Among other things, i'm a teacher so...
Here comes an example in the form of a lecture

I have a friend who put up with years of abuse from her husband. Beatings, rape etc...Their children often witnessed what happened. And her son has bad asthma.

Then one day her husband threw their son against the wall. She left with her two small children, one suitcase and less than $200.
Since then she's had money problems. But she doesn't have bruises. Her son seldom has asthma attacks because he doesn't have the emotional trauma of seeing his mom beaten up or having to worry about when would it be his turn.

Her new husband, when he married her, added to the ceremony that he'd take care of her kids, and still does, even protecting them emotionally from the bio-dad.

No one deserves a beating. It was not your fault. Beating your head against the wall could have caused you brain damage or death.
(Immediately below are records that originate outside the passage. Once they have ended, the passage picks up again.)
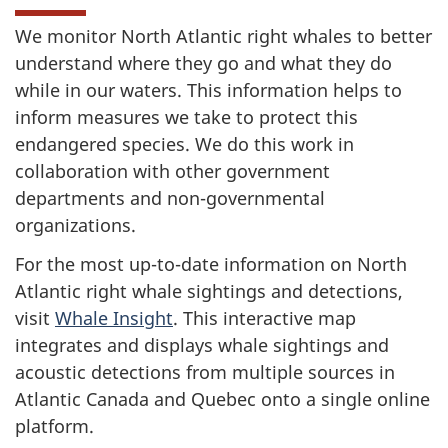
We monitor North Atlantic right whales to better
understand where they go and what they do
while in our waters. This information helps to
inform measures we take to protect this
endangered species. We do this work in
collaboration with other government
departments and non-governmental
organizations.
For the most up-to-date information on North
Atlantic right whale sightings and detections,
visit
Whale Insight
. This interactive map
integrates and displays whale sightings and
acoustic detections from multiple sources in
Atlantic Canada and Quebec onto a single online
platform.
It will not be long before he starts in on your baby.

Lecture over. Now here's your "homework." You're not going to like this assignment.

Get out of there NOW. Before he KILLS you or your BABY. Go to the home of a friend. Go to a shelter. Call the police. Take photos of your bruises and cuts and any other injuries.
Please get out and take care of your baby and yourself.

Hugs, Susan



My husband is my best friend.

In forgiving others, we are not exonerating them. They may not deserve exoneration. Rather, in forgiving others we are giving up our anger over the fact that what happened is not what "should" have happened or that our life is not the way it "should" have been.